> **Task brief**
Copy out the records precisely, omitting pictures.

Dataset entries

------------------------------------------------

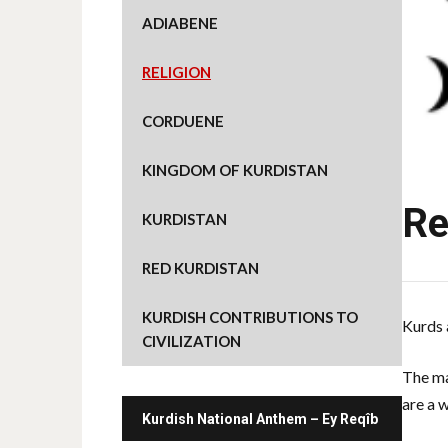
ADIABENE
RELIGION
CORDUENE
KINGDOM OF KURDISTAN
Re
KURDISTAN
RED KURDISTAN
KURDISH CONTRIBUTIONS TO
Kurds 
CIVILIZATION
The ma
are a 
Kurdish National Anthem – Ey Reqîb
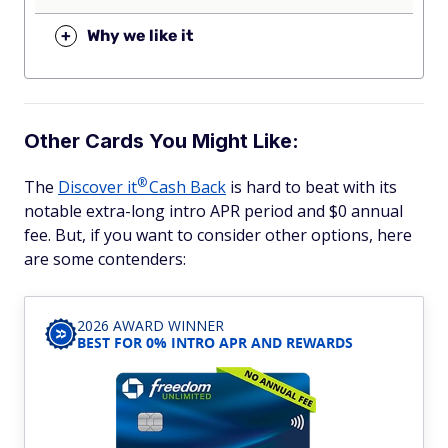
+
Why we like it
Other Cards You Might Like:
®
The
Discover
it
Cash Back
is hard to beat with its
notable extra-long intro APR period and $0 annual
fee. But, if you want to consider other options, here
are some contenders:
2026 AWARD WINNER
BEST FOR 0% INTRO APR AND REWARDS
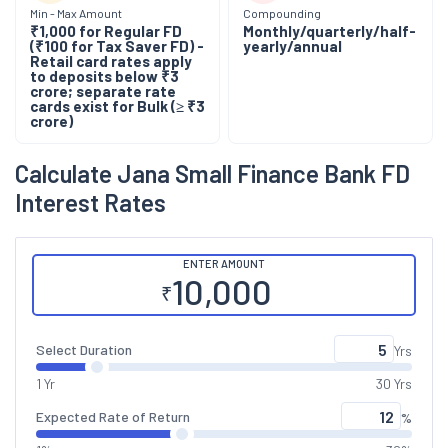
Min - Max Amount
Compounding
₹1,000 for Regular FD
Monthly/quarterly/half-
(₹100 for Tax Saver FD)
-
yearly/annual
Retail card rates apply
to deposits below ₹3
crore; separate rate
cards exist for Bulk (≥ ₹3
crore)
Calculate
Jana Small Finance Bank
FD
Interest Rates
ENTER AMOUNT
₹
Select Duration
Yrs
1 Yr
30 Yrs
Expected Rate of Return
%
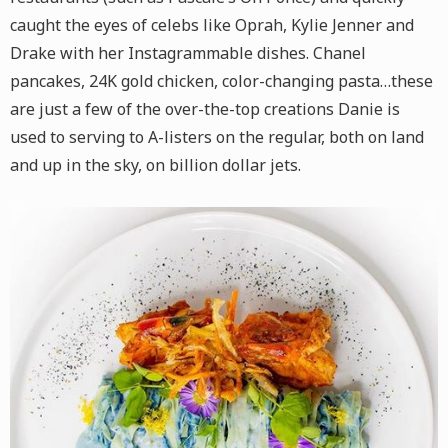
caught the eyes of celebs like Oprah, Kylie Jenner and
Drake with her Instagrammable dishes. Chanel
pancakes, 24K gold chicken, color-changing pasta…these
are just a few of the over-the-top creations Danie is
used to serving to A-listers on the regular, both on land
and up in the sky, on billion dollar jets.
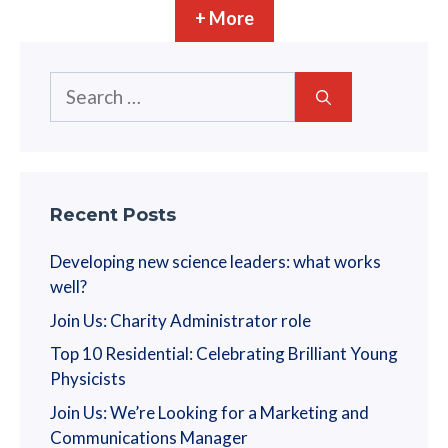
n
+ More
i
o
Search
n
for:
Recent Posts
Developing new science leaders: what works
well?
Join Us: Charity Administrator role
Top 10 Residential: Celebrating Brilliant Young
Physicists
Join Us: We’re Looking for a Marketing and
Communications Manager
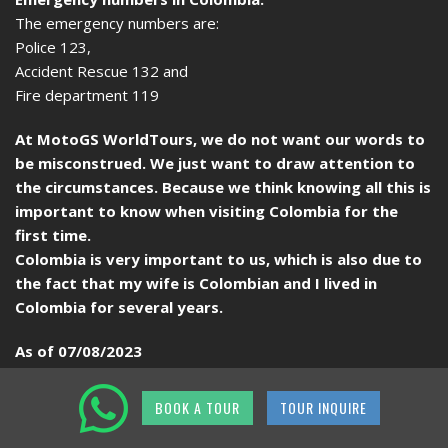
The emergency numbers are:
Police 123,
Accident Rescue 132 and
Fire department 119
At MotoGS WorldTours, we do not want our words to
be misconstrued. We just want to draw attention to
the circumstances. Because we think knowing all this is
important to know when visiting Colombia for the
first time.
Colombia is very important to us, which is also due to
the fact that my wife is Colombian and I lived in
Colombia for several years.
As of 07/08/2023
BOOK A TOUR
TOUR INQUIRE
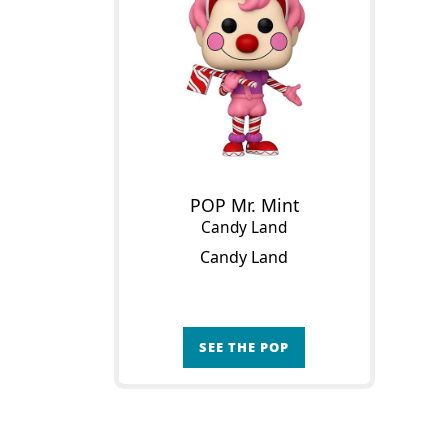
POP Mr. Mint
Candy Land
Candy Land
SEE THE POP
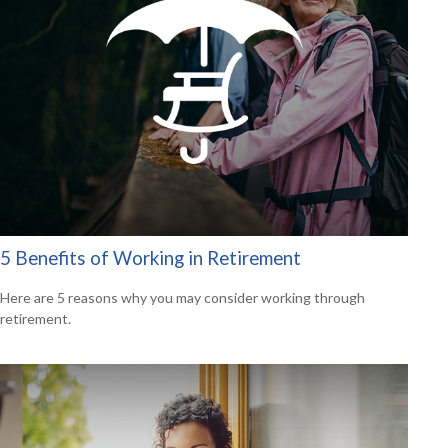
5 Benefits of Working in Retirement
Here are 5 reasons why you may consider working through
retirement.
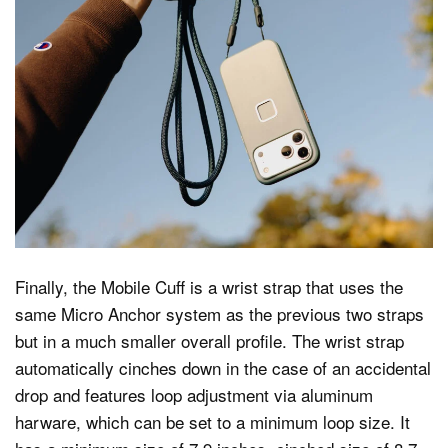
Finally, the Mobile Cuff is a wrist strap that uses the
same Micro Anchor system as the previous two straps
but in a much smaller overall profile. The wrist strap
automatically cinches down in the case of an accidental
drop and features loop adjustment via aluminum
harware, which can be set to a minimum loop size. It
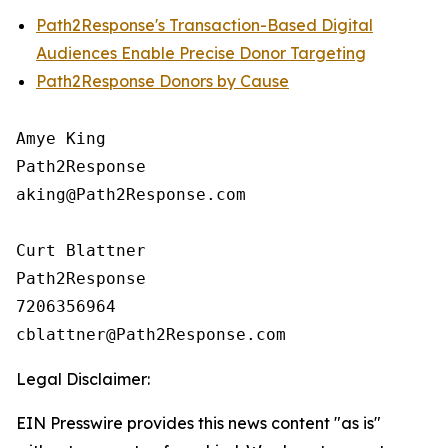
Path2Response's Transaction-Based Digital
Audiences Enable Precise Donor Targeting
Path2Response Donors by Cause
Amye King

Path2Response

aking@Path2Response.com

Curt Blattner

Path2Response

7206356964

Legal Disclaimer:
EIN Presswire provides this news content "as is"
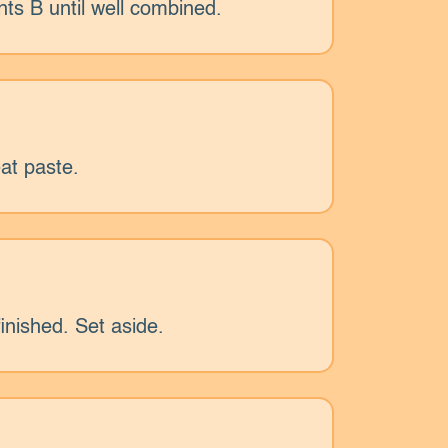
nts B until well combined.
at paste.
inished. Set aside.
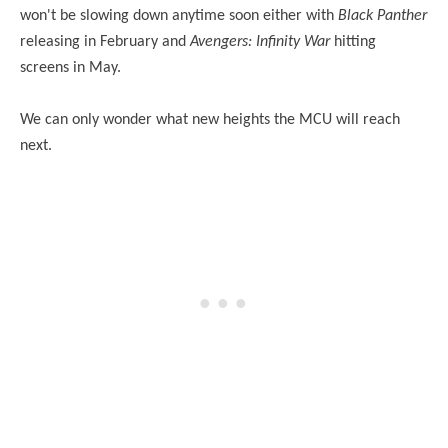
won't be slowing down anytime soon either with
Black Panther
releasing in February and
Avengers: Infinity War
hitting
screens in May.
We can only wonder what new heights the MCU will reach
next.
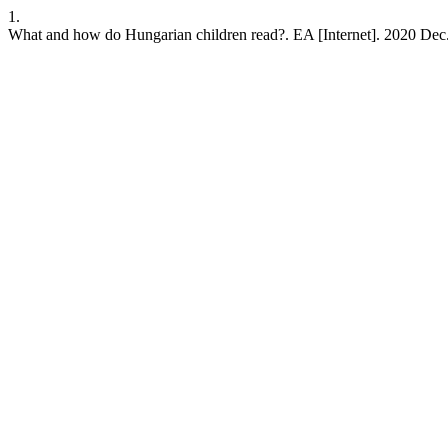
1.
What and how do Hungarian children read?. EA [Internet]. 2020 Dec.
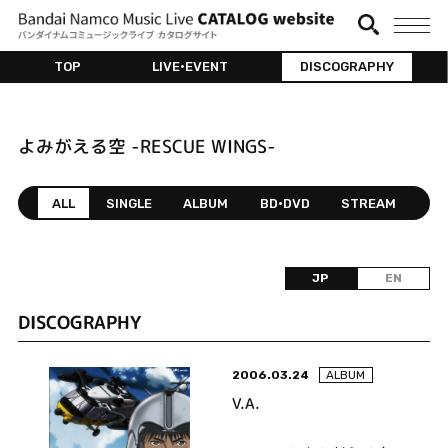
TOP
LIVE•EVENT
DISCOGRAPHY
よみがえる空 -RESCUE WINGS-
ALL
SINGLE
ALBUM
BD•DVD
STREAM
JP
EN
DISCOGRAPHY
2006.03.24
ALBUM
V.A.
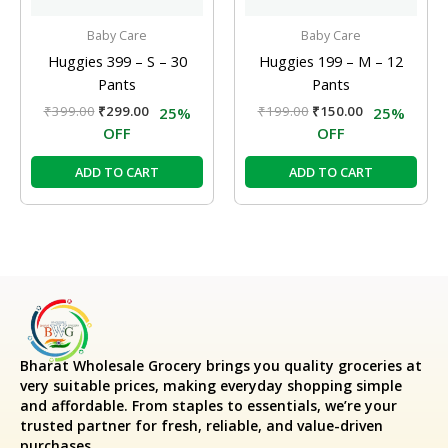
Baby Care
Baby Care
Huggies 399 – S – 30
Huggies 199 – M – 12
Pants
Pants
₹
399.00
₹
299.00
₹
199.00
₹
150.00
25%
25%
OFF
OFF
ADD TO CART
ADD TO CART
Bharat Wholesale Grocery
brings you quality groceries at
very suitable prices, making everyday shopping simple
and affordable. From staples to essentials, we’re your
trusted partner for fresh, reliable, and value-driven
purchases.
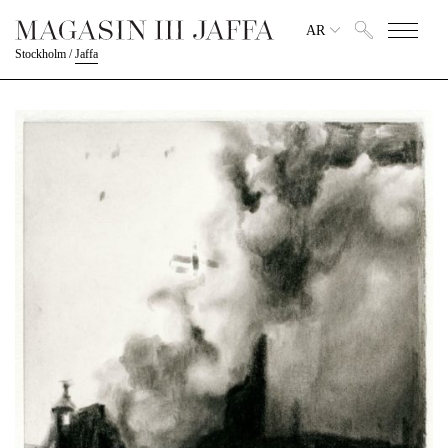
AR
Stockholm
/
Jaffa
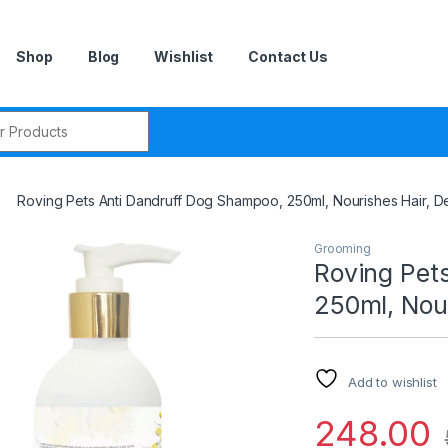
Shop
Blog
Wishlist
Contact Us
r:
Roving Pets Anti Dandruff Dog Shampoo, 250ml, Nourishes Hair, 
Grooming
Roving Pet
250ml, Nou
Add to wishlist
248.00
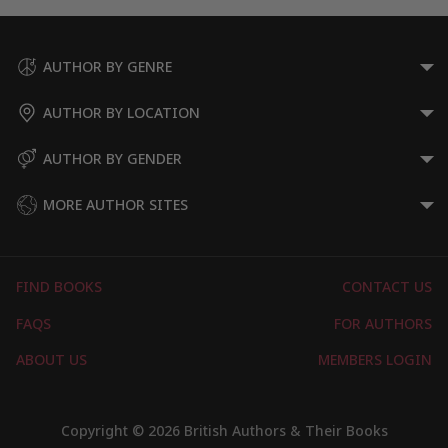
AUTHOR BY GENRE
AUTHOR BY LOCATION
AUTHOR BY GENDER
MORE AUTHOR SITES
FIND BOOKS
CONTACT US
FAQS
FOR AUTHORS
ABOUT US
MEMBERS LOGIN
Copyright © 2026 British Authors & Their Books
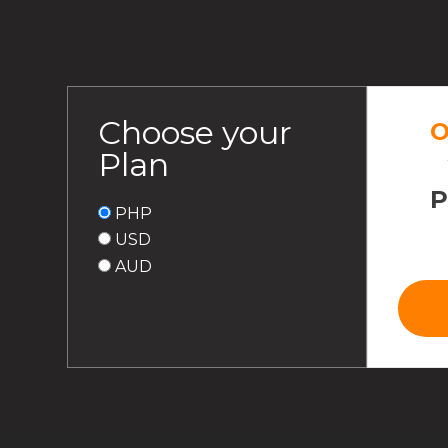
Choose your
O
Plan
PHP
USD
AUD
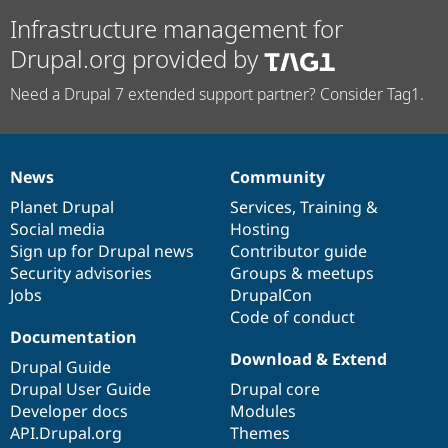
Infrastructure management for
Drupal.org provided by
Need a Drupal 7 extended support partner? Consider Tag1.
News
Community
News
Our
Documentation
Drupal
Governance
items
Planet Drupal
community
code
of
Services
,
Training
&
Social media
base
community
Hosting
Sign up for Drupal news
Contributor guide
Security advisories
Groups & meetups
Jobs
DrupalCon
Code of conduct
Documentation
Download & Extend
Drupal Guide
Drupal User Guide
Drupal core
Developer docs
Modules
API.Drupal.org
Themes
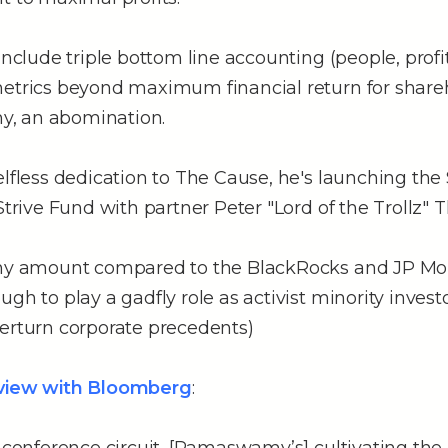
include triple bottom line accounting (people, profit
metrics beyond maximum financial return for share
, an abomination.
elfless dedication to The Cause, he's launching the
Strive Fund with partner Peter "Lord of the Trollz" Th
iny amount compared to the BlackRocks and JP Mo
ugh to play a gadfly role as activist minority inves
verturn corporate precedents)
rview with Bloomberg
:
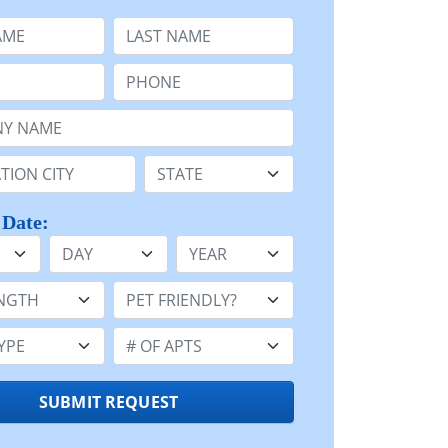
e
Last Name:
Phone:
Name or n/a:
n:
State:
 Date:
Day
Year
h:
Pet Friendly:
e:
Number of Apts:
SUBMIT REQUEST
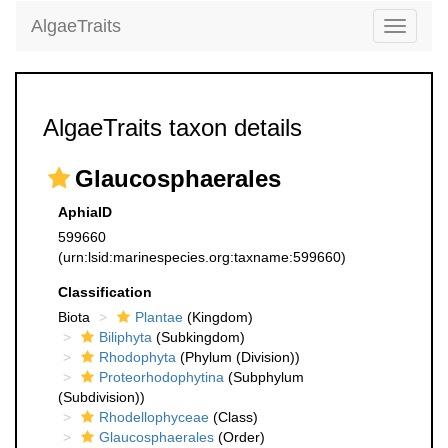
AlgaeTraits
Toggle
navigati
AlgaeTraits taxon details
Glaucosphaerales
AphiaID
599660
(urn:lsid:marinespecies.org:taxname:599660)
Classification
Biota
Plantae
(Kingdom)
Biliphyta
(Subkingdom)
Rhodophyta
(Phylum (Division))
Proteorhodophytina
(Subphylum
(Subdivision))
Rhodellophyceae
(Class)
Glaucosphaerales
(Order)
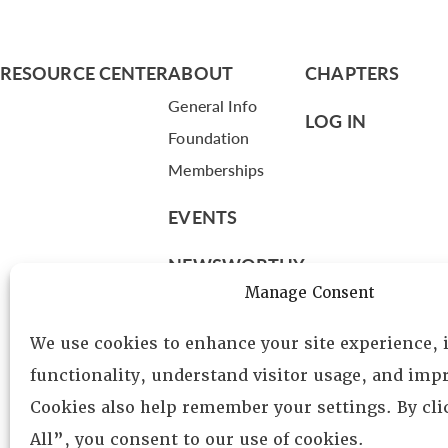
RESOURCE CENTER
ABOUT
CHAPTERS
General Info
LOG IN
Foundation
Memberships
EVENTS
NEWSWORTHY
Manage Consent
DIRECTORY
We use cookies to enhance your site experience,
Leadership
functionality, understand visitor usage, and impr
Fellows
Cookies also help remember your settings. By cl
Committees
All”, you consent to our use of cookies.
Awards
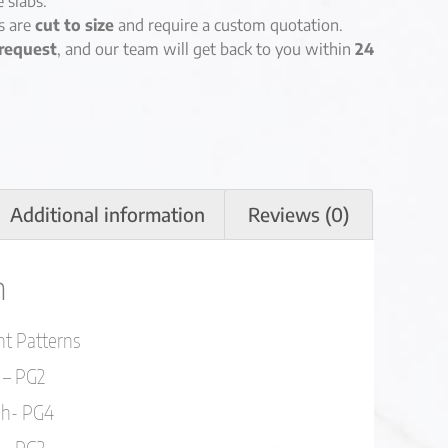
e slabs.
es are
cut to size
and require a custom quotation.
request
, and our team will get back to you within
24
Additional information
Reviews (0)
n
ent Patterns
 – PG2
sh- PG4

------------------------------------------------

> **Answer to the exercise**
ADIABENE
RELIGION
CORDUENE
KINGDOM OF KURDISTAN
Re
KURDISTAN
RED KURDISTAN
KURDISH CONTRIBUTIONS TO
Kurds 
CIVILIZATION
The ma
are a 
Kurdish National Anthem – Ey Reqîb
+
Why we like it
Other Cards You Might Like:
®
The
Discover
it
Cash Back
is hard to beat with its
notable extra-long intro APR period and $0 annual
fee. But, if you want to consider other options, here
are some contenders:
2026 AWARD WINNER
BEST FOR 0% INTRO APR AND REWARDS
Min - Max Amount
Compounding
₹1,000 for Regular FD
Monthly/quarterly/half-
(₹100 for Tax Saver FD)
-
yearly/annual
Retail card rates apply
to deposits below ₹3
crore; separate rate
cards exist for Bulk (≥ ₹3
crore)
Calculate
Jana Small Finance Bank
FD
Interest Rates
ENTER AMOUNT
₹
Select Duration
Yrs
1 Yr
30 Yrs
Expected Rate of Return
%
caught the eyes of celebs like Oprah, Kylie Jenner and
Drake with her Instagrammable dishes. Chanel
pancakes, 24K gold chicken, color-changing pasta…these
are just a few of the over-the-top creations Danie is
used to serving to A-listers on the regular, both on land
and up in the sky, on billion dollar jets.
n
+ More
i
o
Search
n
for:
Recent Posts
Developing new science leaders: what works
well?
Join Us: Charity Administrator role
Top 10 Residential: Celebrating Brilliant Young
Physicists
Join Us: We’re Looking for a Marketing and
Communications Manager
The emergency numbers are:
Police 123,
Accident Rescue 132 and
Fire department 119
At MotoGS WorldTours, we do not want our words to
be misconstrued. We just want to draw attention to
the circumstances. Because we think knowing all this is
important to know when visiting Colombia for the
first time.
Colombia is very important to us, which is also due to
the fact that my wife is Colombian and I lived in
Colombia for several years.
As of 07/08/2023
BOOK A TOUR
TOUR INQUIRE
POP Mr. Mint
Candy Land
Candy Land
SEE THE POP
5 Benefits of Working in Retirement
Here are 5 reasons why you may consider working through
retirement.
Finally, the Mobile Cuff is a wrist strap that uses the
same Micro Anchor system as the previous two straps
but in a much smaller overall profile. The wrist strap
automatically cinches down in the case of an accidental
drop and features loop adjustment via aluminum
harware, which can be set to a minimum loop size. It
Path2Response's Transaction-Based Digital
Audiences Enable Precise Donor Targeting
Path2Response Donors by Cause
Amye King

Path2Response

aking@Path2Response.com

Curt Blattner

Path2Response

7206356964

Legal Disclaimer:
EIN Presswire provides this news content "as is"
nts B until well combined.
at paste.
inished. Set aside.
won't be slowing down anytime soon either with
Black Panther
releasing in February and
Avengers: Infinity War
hitting
screens in May.
We can only wonder what new heights the MCU will reach
next.
1.
What and how do Hungarian children read?. EA [Internet]. 2020 Dec.
TOP
LIVE•EVENT
DISCOGRAPHY
よみがえる空 -RESCUE WINGS-
ALL
SINGLE
ALBUM
BD•DVD
STREAM
JP
EN
DISCOGRAPHY
2006.03.24
ALBUM
V.A.
Baby Care
Baby Care
Huggies 399 – S – 30
Huggies 199 – M – 12
Pants
Pants
₹
399.00
₹
299.00
₹
199.00
₹
150.00
25%
25%
OFF
OFF
ADD TO CART
ADD TO CART
Bharat Wholesale Grocery
brings you quality groceries at
very suitable prices, making everyday shopping simple
and affordable. From staples to essentials, we’re your
trusted partner for fresh, reliable, and value-driven
purchases.
AR
Stockholm
/
Jaffa
Shop
Blog
Wishlist
Contact Us
r:
Roving Pets Anti Dandruff Dog Shampoo, 250ml, Nourishes Hair, 
Grooming
Roving Pet
250ml, Nou
Add to wishlist
248.00
AUTHOR BY GENRE
AUTHOR BY LOCATION
AUTHOR BY GENDER
MORE AUTHOR SITES
FIND BOOKS
CONTACT US
FAQS
FOR AUTHORS
ABOUT US
MEMBERS LOGIN
Copyright © 2026 British Authors & Their Books
Choose your
O
Plan
PHP
USD
AUD
Infrastructure management for
Drupal.org provided by
Need a Drupal 7 extended support partner? Consider Tag1.
News
Community
News
Our
Documentation
Drupal
Governance
items
Planet Drupal
community
code
of
Services
,
Training
&
Social media
base
community
Hosting
Sign up for Drupal news
Contributor guide
Security advisories
Groups & meetups
Jobs
DrupalCon
Code of conduct
Documentation
Download & Extend
Drupal Guide
Drupal User Guide
Drupal core
Developer docs
Modules
API.Drupal.org
Themes
include triple bottom line accounting (people, profit
metrics beyond maximum financial return for share
, an abomination.
elfless dedication to The Cause, he's launching the
Strive Fund with partner Peter "Lord of the Trollz" Th
iny amount compared to the BlackRocks and JP Mo
ugh to play a gadfly role as activist minority inves
verturn corporate precedents)
rview with Bloomberg
:
e
Last Name:
Phone:
Name or n/a:
n:
State:
 Date:
Day
Year
h:
Pet Friendly:
e:
Number of Apts:
SUBMIT REQUEST
AlgaeTraits
Toggle
navigati
AlgaeTraits taxon details
Glaucosphaerales
AphiaID
599660
(urn:lsid:marinespecies.org:taxname:599660)
Classification
Biota
Plantae
(Kingdom)
Biliphyta
(Subkingdom)
Rhodophyta
(Phylum (Division))
Proteorhodophytina
(Subphylum
(Subdivision))
Rhodellophyceae
(Class)
Glaucosphaerales
(Order)
RESOURCE CENTER
ABOUT
CHAPTERS
General Info
LOG IN
Foundation
Memberships
EVENTS
NEWSWORTHY
Manage Consent
DIRECTORY
We use cookies to enhance your site experience,
Leadership
functionality, understand visitor usage, and impr
Fellows
Cookies also help remember your settings. By cl
Committees
All”, you consent to our use of cookies.
Awards
e slabs.
es are
cut to size
and require a custom quotation.
request
, and our team will get back to you within
24
Additional information
Reviews (0)
n
ent Patterns
 – PG2
sh- PG4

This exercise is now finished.